When i select uefi and hit esc to boot using defaults it stays at 0% without any incriments. Which i assume is ignoring using esc to boot to defaults.

When i select HD>sata1 and hit esc to boot using defaults it stays at 0% without any incriments. Which i assume is ignoring using esc to boot to defaults.


Plz help. thx


----------



## bradpark22 (Jun 11, 2011)

some help is appreciated.

thx


----------



## bradpark22 (Jun 11, 2011)

i imaged my PC 02/26/14. since then i had to replace my keyboard on this pc. I just restored my pc using acronis true image from that date. when my PC boots up it asks me to choose your keyboard layout with options usa, arabian, arabic 101 or 102 or 103, armenian and a few more "a" options.

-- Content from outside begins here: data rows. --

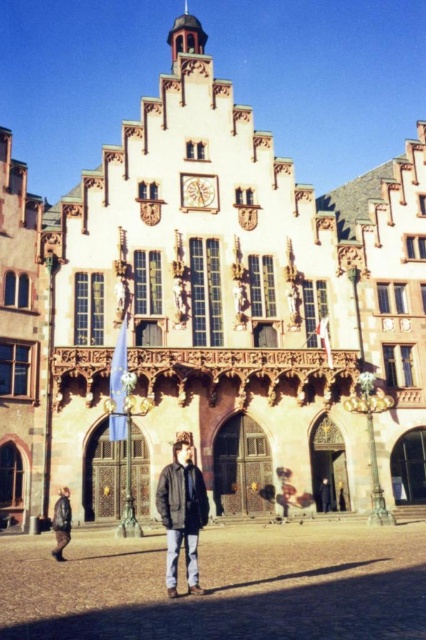 Does wooden carved clock at center appear over dark brown leather jacket at lower left?

Indeed, wooden carved clock at center is positioned over dark brown leather jacket at lower left.

Between wooden carved clock at center and dark brown leather jacket at lower left, which one is positioned lower?

dark brown leather jacket at lower left is below.

Is point (215, 198) closer to viewer compared to point (60, 504)?

No.

Identify the location of wooden carved clock at center. The width and height of the screenshot is (426, 640). (198, 192).

Based on the photo, does dark brown leather jacket at lower left have a greater width compared to dark gray jacket at center?

Yes, dark brown leather jacket at lower left is wider than dark gray jacket at center.

Between point (52, 554) and point (321, 499), which one is positioned in front?

Point (52, 554) is in front.

This screenshot has width=426, height=640. What are the coordinates of `dark brown leather jacket at lower left` in the screenshot? It's located at (62, 522).

Who is lower down, dark brown stone building at left or dark brown leather jacket at center?

dark brown leather jacket at center

Between point (23, 228) and point (170, 532), which one is positioned in front?

Point (170, 532) is in front.

Measure the distance between dark brown stone building at left and camera.

dark brown stone building at left is 40.47 meters from camera.

The height and width of the screenshot is (640, 426). I want to click on dark brown stone building at left, so click(19, 340). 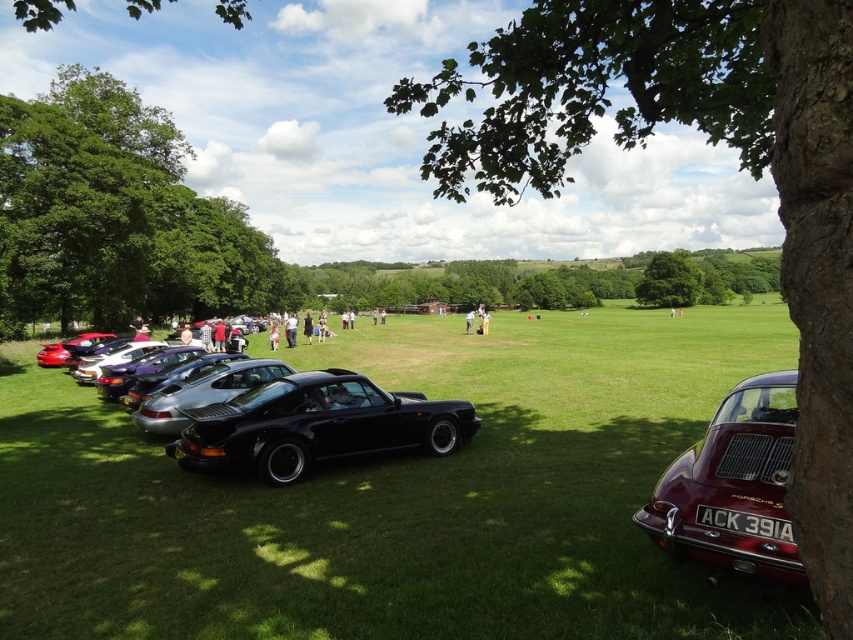 Is green grass at center shorter than green leafy tree at upper right?

Yes.

Who is more distant from viewer, (315, 474) or (582, 26)?

Positioned behind is point (315, 474).

Where is `green grass at center`? The height and width of the screenshot is (640, 853). green grass at center is located at coordinates (398, 497).

Between green leafy tree at center and dark blue dress at center, which one has less height?

With less height is dark blue dress at center.

Can you confirm if green leafy tree at center is thinner than dark blue dress at center?

No.

Locate an element on the screen. The width and height of the screenshot is (853, 640). green leafy tree at center is located at coordinates (467, 284).

Where is `green leafy tree at center`? This screenshot has height=640, width=853. green leafy tree at center is located at coordinates (467, 284).

Which is more to the left, green leafy tree at upper right or black glossy car at center?

Positioned to the left is black glossy car at center.

Where is `green leafy tree at upper right`? This screenshot has width=853, height=640. green leafy tree at upper right is located at coordinates (709, 141). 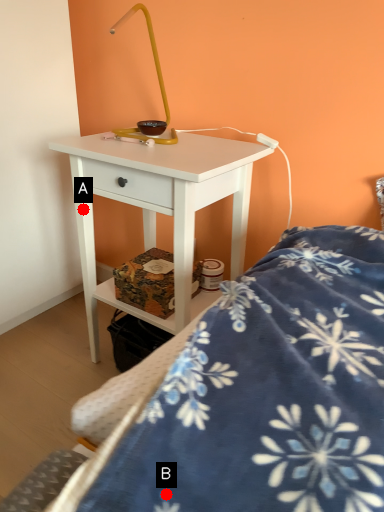 Question: Two points are circled on the image, labeled by A and B beside each circle. Which point is closer to the camera?

Choices:
 (A) A is closer
 (B) B is closer

Answer: (B) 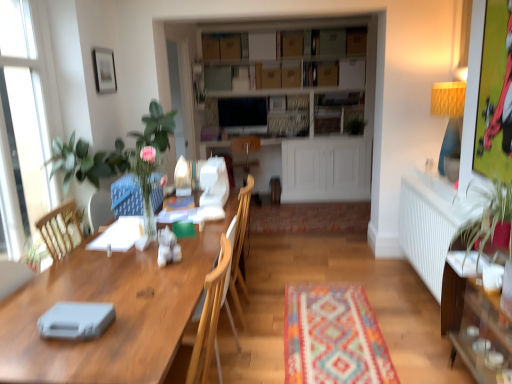 Question: Is the depth of wooden cabinet at right less than that of wooden chair at center?

Choices:
 (A) no
 (B) yes

Answer: (B)

Question: From a real-world perspective, is wooden cabinet at right beneath wooden chair at center?

Choices:
 (A) yes
 (B) no

Answer: (A)

Question: Is wooden cabinet at right completely or partially outside of wooden chair at center?

Choices:
 (A) no
 (B) yes

Answer: (B)

Question: From a real-world perspective, is wooden cabinet at right on wooden chair at center?

Choices:
 (A) no
 (B) yes

Answer: (A)

Question: Is wooden cabinet at right aimed at wooden chair at center?

Choices:
 (A) yes
 (B) no

Answer: (A)

Question: From the image's perspective, is wooden cabinet at right beneath wooden chair at center?

Choices:
 (A) no
 (B) yes

Answer: (B)

Question: Is blue fabric swivel chair at left taller than wooden cabinet at right?

Choices:
 (A) yes
 (B) no

Answer: (B)

Question: Does blue fabric swivel chair at left have a smaller size compared to wooden cabinet at right?

Choices:
 (A) yes
 (B) no

Answer: (A)

Question: Does blue fabric swivel chair at left have a lesser width compared to wooden cabinet at right?

Choices:
 (A) yes
 (B) no

Answer: (B)

Question: Does blue fabric swivel chair at left have a greater width compared to wooden cabinet at right?

Choices:
 (A) no
 (B) yes

Answer: (B)

Question: Is blue fabric swivel chair at left closer to camera compared to wooden cabinet at right?

Choices:
 (A) no
 (B) yes

Answer: (A)

Question: Is blue fabric swivel chair at left behind wooden cabinet at right?

Choices:
 (A) yes
 (B) no

Answer: (A)

Question: Is wooden armchair at center wider than white glass window at left?

Choices:
 (A) yes
 (B) no

Answer: (A) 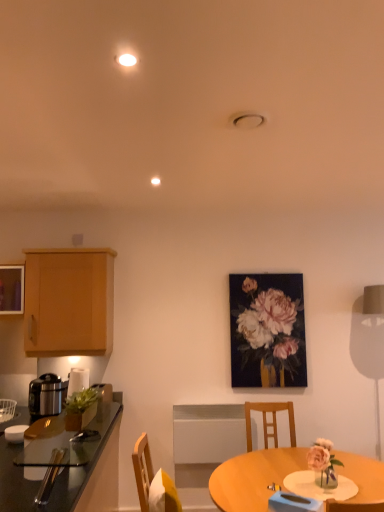 Question: In terms of height, does light wood table at center look taller or shorter compared to metallic silver rice cooker at left?

Choices:
 (A) tall
 (B) short

Answer: (A)

Question: Based on their sizes in the image, would you say light wood table at center is bigger or smaller than metallic silver rice cooker at left?

Choices:
 (A) small
 (B) big

Answer: (B)

Question: Considering the real-world distances, which object is farthest from the light brown wood cabinet at left?

Choices:
 (A) shiny black countertop at left
 (B) metallic silver rice cooker at left
 (C) light wood table at center
 (D) matte black table lamp at right
 (E) metallic gold picture frame at center

Answer: (D)

Question: Estimate the real-world distances between objects in this image. Which object is farther from the light brown wood cabinet at left?

Choices:
 (A) light wood table at center
 (B) metallic gold picture frame at center
 (C) metallic silver rice cooker at left
 (D) shiny black countertop at left
 (E) matte black table lamp at right

Answer: (E) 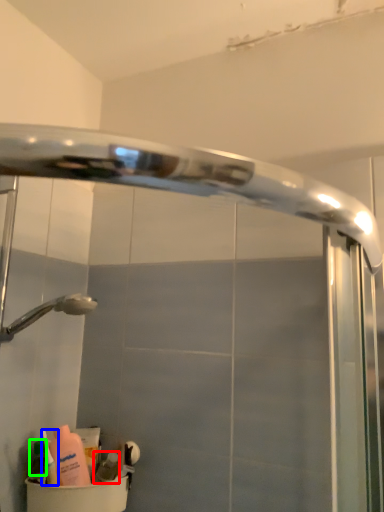 Question: Which object is the farthest from toiletry (highlighted by a red box)? Choose among these: cleaning product (highlighted by a blue box) or toiletry (highlighted by a green box).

I click on usa and then it says choose an option of

continue (exit and continue to win 8.1)
use a device (use a usb drive, network connection, or windows recovery cd)
troubleshoot (refresh or reset your pc, or use advanced tools)
turn off your pc


i select continue and it reboots. window pops up and says PC ran into a problem and needs to reboot and keeps on repeating these steps. what do u recommend i try next. Should i put the keyboard that has a problem back on it and restore it again or would u do something else. Please advise me.

thx


----------



## bradpark22 (Jun 11, 2011)

ok i selected to troubleshoot and it gave me an option to refresh my PC using install dvd without losing programs or files. It is all the way up to 95% completed and it has been sitting there for about 15 mins without moving. Is this normal? If not, what should i do next plz? How long should i wait?

thx


----------



## golddust (Jan 2, 2005)

Was this originally a Windows 7 pc you are upgrading to 8.1? I'm at a loss to understand why you are having such a problem. I started with a dual boot of 7 and 8.1 on my pc. Later I decided to upgrade 7 to 8.1 and forego having 7 on my computer. Had no problem upgrading the 7 install (later erased the dual boot install by reformating that partition.). Maybe you messed up your BIOS. I didn't have to do anything with the BIOS. Did you start the upgrade while 7 was open that's the way mine was done.


----------



## bradpark22 (Jun 11, 2011)

i did a fresh install of 8.1 in sept but something happened to it and after going through all of the above i am now at the point where i said in my previous post of refreshing at 95%. if it is still at that point after an hour, what should i do next plz?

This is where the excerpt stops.